Que signifient « les propriétaires fonciers » et « les autorités locales » ?
La signature d’un contrat de bail ou d’un autre accord avec les propriétaires fonciers ou avec les autorités locales constitue l’alternative à la pleine propriété des terrains supports des permis miniers que propose l’Avant-projet de Code minier révisé. Pour clarifier le contenu de ces mots, il est nécessaire de rappeler que depuis la réforme foncière de 2005, les terrains à Madagascar sont classés en 5 catégories :
— les terrains publics de l’Etat,
— les terrains privés de l’Etat, des collectivités décentralisées et des autres personnes morales de droit public,
— les propriétés privées titrées,
— les propriétés privées non titrées (PPNT)

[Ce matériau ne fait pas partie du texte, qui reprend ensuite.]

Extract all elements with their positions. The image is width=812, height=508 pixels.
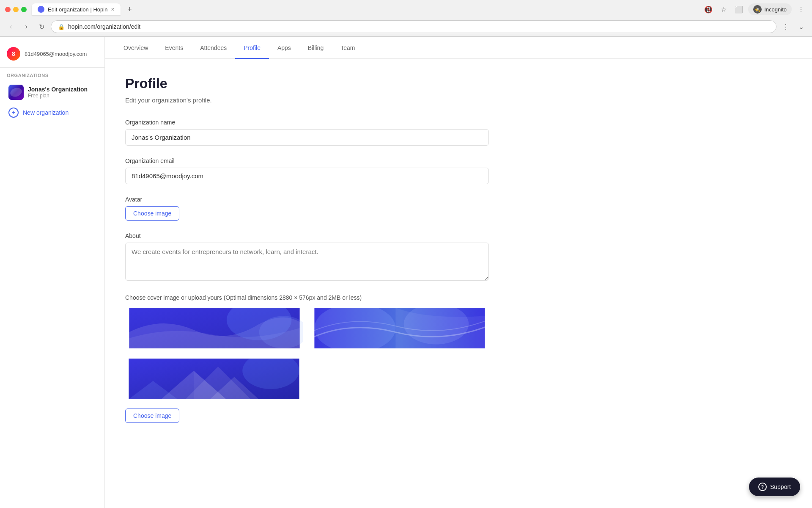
tab-favicon (38, 6, 44, 13)
browser-menu-button[interactable]: ⋮ (795, 3, 807, 15)
url-text: hopin.com/organization/edit (68, 23, 769, 30)
cover-svg-3 (126, 359, 302, 399)
nav-item-overview[interactable]: Overview (115, 38, 156, 59)
top-nav: Overview Events Attendees Profile Apps B… (105, 37, 812, 59)
about-label: About (125, 232, 792, 239)
user-initial: 8 (12, 50, 15, 57)
org-name-label: Organization name (125, 119, 792, 126)
new-tab-button[interactable]: + (124, 3, 136, 15)
close-window-button[interactable] (5, 7, 11, 12)
avatar-group: Avatar Choose image (125, 196, 792, 221)
page-title: Profile (125, 76, 792, 91)
avatar-label: Avatar (125, 196, 792, 203)
sidebar-user-email: 81d49065@moodjoy.com (25, 51, 87, 57)
support-label: Support (770, 483, 791, 490)
user-avatar: 8 (7, 47, 20, 61)
page-subtitle: Edit your organization's profile. (125, 97, 792, 104)
maximize-window-button[interactable] (21, 7, 27, 12)
back-button[interactable]: ‹ (5, 21, 17, 33)
lock-icon: 🔒 (58, 24, 65, 30)
org-name-group: Organization name (125, 119, 792, 146)
org-avatar (8, 85, 24, 100)
sidebar: 8 81d49065@moodjoy.com ORGANIZATIONS Jon… (0, 37, 105, 508)
nav-item-events[interactable]: Events (156, 38, 192, 59)
address-bar[interactable]: 🔒 hopin.com/organization/edit (51, 20, 776, 33)
org-email-label: Organization email (125, 157, 792, 164)
cover-image-grid (125, 307, 489, 349)
sidebar-user: 8 81d49065@moodjoy.com (0, 44, 104, 68)
reload-button[interactable]: ↻ (36, 21, 47, 33)
browser-window-controls (5, 7, 27, 12)
nav-items: Overview Events Attendees Profile Apps B… (115, 37, 363, 58)
support-button[interactable]: ? Support (749, 478, 800, 496)
nav-item-apps[interactable]: Apps (269, 38, 299, 59)
cover-label: Choose cover image or upload yours (Opti… (125, 294, 792, 301)
sidebar-section-label: ORGANIZATIONS (0, 73, 104, 81)
incognito-badge: 🕵 Incognito (748, 3, 792, 15)
about-textarea[interactable] (125, 243, 489, 281)
main-content: Overview Events Attendees Profile Apps B… (105, 37, 812, 508)
plus-icon: + (8, 108, 19, 118)
new-org-button[interactable]: + New organization (2, 103, 103, 122)
cover-image-2[interactable] (310, 307, 489, 349)
browser-tab[interactable]: Edit organization | Hopin × (32, 3, 121, 15)
forward-button[interactable]: › (20, 21, 32, 33)
cover-svg-1 (126, 308, 303, 348)
minimize-window-button[interactable] (13, 7, 19, 12)
nav-item-attendees[interactable]: Attendees (192, 38, 235, 59)
support-icon: ? (758, 483, 767, 491)
choose-cover-button[interactable]: Choose image (125, 409, 179, 423)
org-plan: Free plan (28, 93, 96, 99)
cover-svg-2 (311, 308, 488, 348)
extensions-icon[interactable]: ⬜ (733, 3, 745, 15)
more-options-button[interactable]: ⋮ (780, 21, 792, 33)
nav-item-billing[interactable]: Billing (299, 38, 332, 59)
browser-chrome: Edit organization | Hopin × + 📵 ☆ ⬜ 🕵 In… (0, 0, 812, 37)
incognito-label: Incognito (764, 6, 787, 13)
new-org-label: New organization (23, 109, 69, 116)
org-name: Jonas's Organization (28, 86, 96, 93)
org-email-group: Organization email (125, 157, 792, 184)
nav-item-profile[interactable]: Profile (235, 38, 269, 59)
org-info: Jonas's Organization Free plan (28, 86, 96, 99)
cast-icon[interactable]: 📵 (702, 3, 714, 15)
nav-item-team[interactable]: Team (332, 38, 363, 59)
tab-title: Edit organization | Hopin (48, 6, 107, 13)
bookmark-icon[interactable]: ☆ (718, 3, 730, 15)
expand-button[interactable]: ⌄ (795, 21, 807, 33)
choose-avatar-button[interactable]: Choose image (125, 206, 179, 221)
cover-image-1[interactable] (125, 307, 304, 349)
svg-point-4 (314, 308, 395, 348)
tab-close-button[interactable]: × (111, 6, 114, 13)
incognito-icon: 🕵 (753, 5, 762, 14)
org-name-input[interactable] (125, 129, 489, 146)
profile-content: Profile Edit your organization's profile… (105, 59, 812, 508)
about-group: About (125, 232, 792, 282)
cover-image-3[interactable] (125, 358, 303, 400)
cover-group: Choose cover image or upload yours (Opti… (125, 294, 792, 423)
org-email-input[interactable] (125, 168, 489, 184)
sidebar-org-item[interactable]: Jonas's Organization Free plan (2, 81, 103, 103)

— et les terrains à statut spécifique
La proposition prévoit donc la réalisation de transactions sur les terrains publics ou privés de l’Etat (?) par les « autorités locales », terme vague qui pourrait inclure à la fois
— les responsables des collectivités décentralisées élus comme les maires et les membres du conseil communal, ou non élus comme les responsables des régions,
— et ceux des collectivités déconcentrées (district notamment) qui représentent l’Etat central sur le terrain.
Les discussions et conflits au niveau national qui se sont déroulés autour de la publication d’une « lettre de politique foncière « (LPF en mai 2015) puis d’une « nouvelle lettre de politique foncière » (NLPF en août 2015) ont mis en évidence l’opposition des syndicats des techniciens des services des domaines à la gestion des terrains privés de l’Etat par les communes. Il est donc à craindre que le terme « autorités locales » ne désigne que les représentants de l’Etat assistés par les services de l’administration foncière.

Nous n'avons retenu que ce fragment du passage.